[Entries taken from a collection]

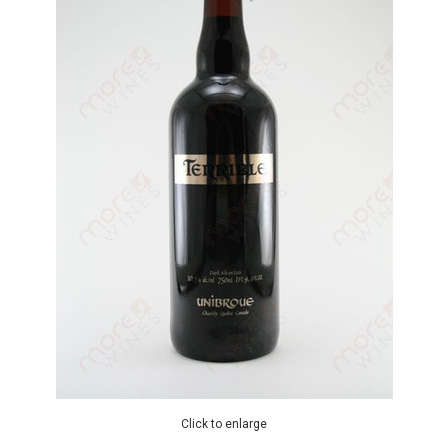
Click to enlarge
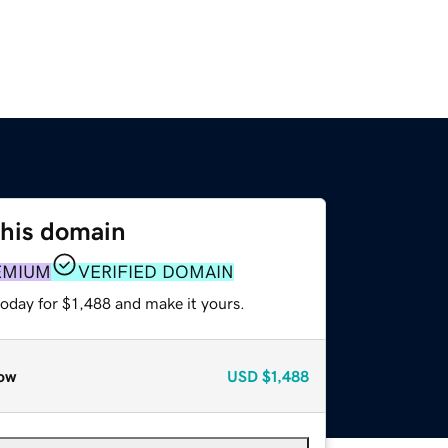
this domain
EMIUM
VERIFIED DOMAIN
today for $1,488 and make it yours.
ow
USD
$1,488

== Task item ==
Repeat every line above exactly, but omit all images.

== Result of this task ==
Click to enlarge
this domain
EMIUM
VERIFIED DOMAIN
today for $1,488 and make it yours.
ow
USD
$1,488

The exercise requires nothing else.